731: Evil Unbound (2025)
Directed by: Linshan Zhao
Premise: Based on true events. During the Japanese occupation of China during World War II, the staff of Unit 731 conduct inhumane experiments on prisoners of war in an attempt to develop biological weapons.
What Works: The story of 731 is fictionalized, centering on a Chinese prisoner (Jiang Wu) who is given privileges by the Japanese staff in exchange for labor. The conceit is partly practical. This character is able to move around the facility and through him the audience discovers the real nature of the experiments. The premise also creates an interesting dramatic tension as the hero of the story is viewed as a traitor by his countryman while he’s trying to make them realize what’s actually going on. It’s enough to give 731 a dramatic shape so that it isn’t just a barrage of horrors. This is a well-produced film with slick production values. The filmmakers create some unsettling but elegant images especially in the climax and in a sequence imagining the airdropping of infectious diseases onto Japan’s wartime enemies.
What Doesn’t: The slick production values of 731 are not always to the film’s benefit. This historical incident was previously dramatized in 1988’s Man Behind the Sun, which is frequently cited as one of the most disturbing pictures ever made. The strength of that film was its brutality and extremity. Man Behind the Sun’s style was stomach turning but the rawness also had a directness that is obfuscated by 731’s slickness. Better films about real life evil make us confront humanity’s capacity for evil.

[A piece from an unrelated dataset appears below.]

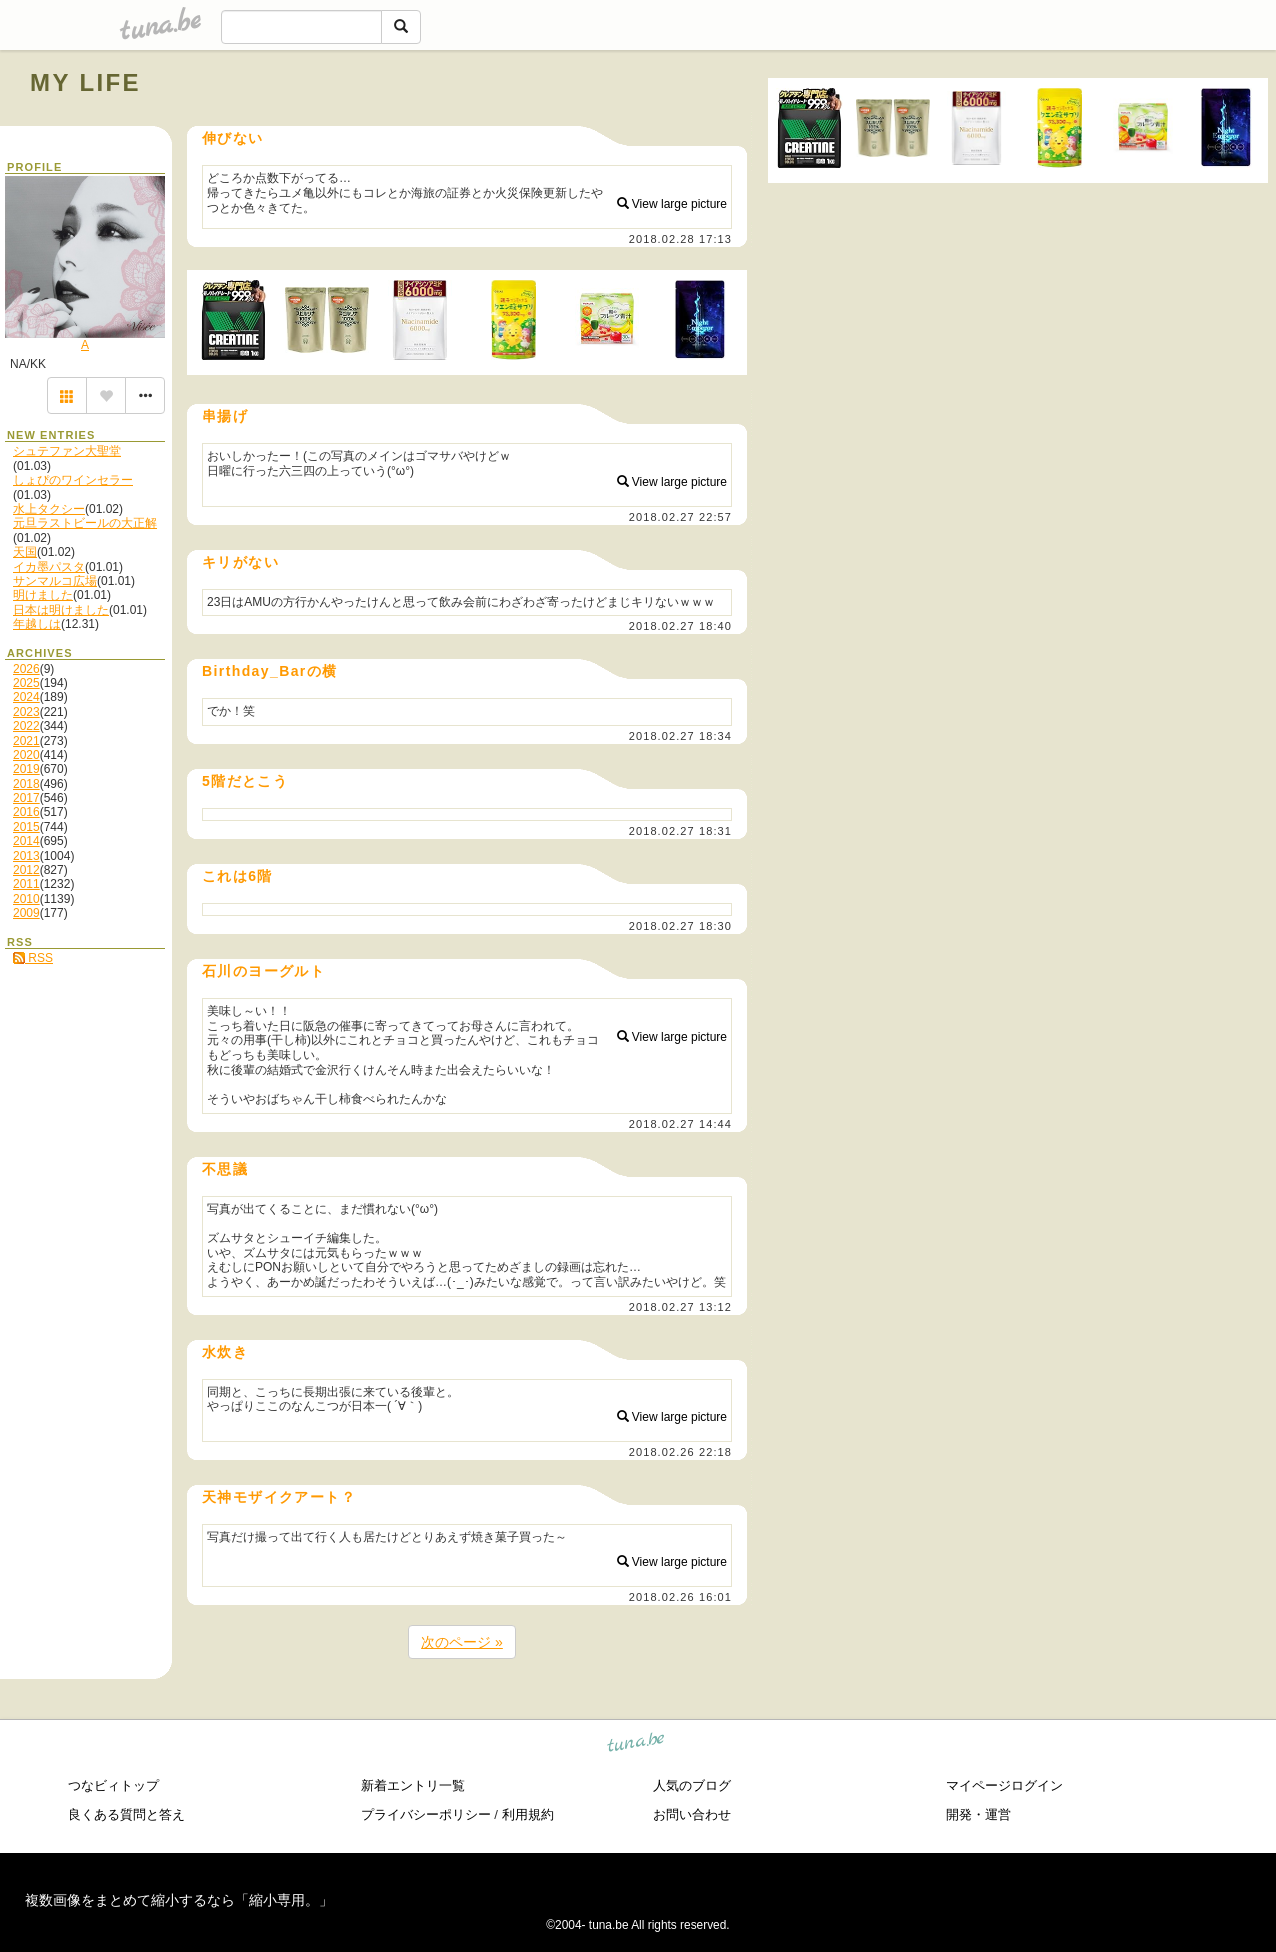 This screenshot has height=1952, width=1276. Describe the element at coordinates (462, 1642) in the screenshot. I see `次のページ »` at that location.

The Japanese characters of 731 come across cartoonish which pushes the reality further away. The pacing and storytelling of 731 are often clumsy. The movie runs over two hours but it plays as though footage is missing. The transitions between scenes are often abrupt and the continuity of the action is difficult to follow, especially during the prison break sequence. For its US theatrical presentation, 731 includes subtitles and additional on-screen text informing viewers of who these characters are and providing context. The text passes too quickly to read. As a dramatization of historical events, 731 is intended to educate and the film ends with an overextended epilogue explaining what happened in the aftermath. It’s too long. The exposition should have been integrated into the drama. 731 is a Chinese production and it should not be lost that this is a piece of state propaganda. That does not diminish the historical facts of what happened but 731 frames these events around Chinese nationalism and the film was been released to coincide with the anniversary of Japan’s 1931 invasion of China. The imperative to be patriotic contorts the movie. Using these historical atrocities to inspire national pride comes across crass.
Bottom Line: 731: Evil Unbound demonstrates some cinematic skill but it falls flat as a drama. The storytelling is clumsy and the style does a disservice to grappling with the real horrors of history.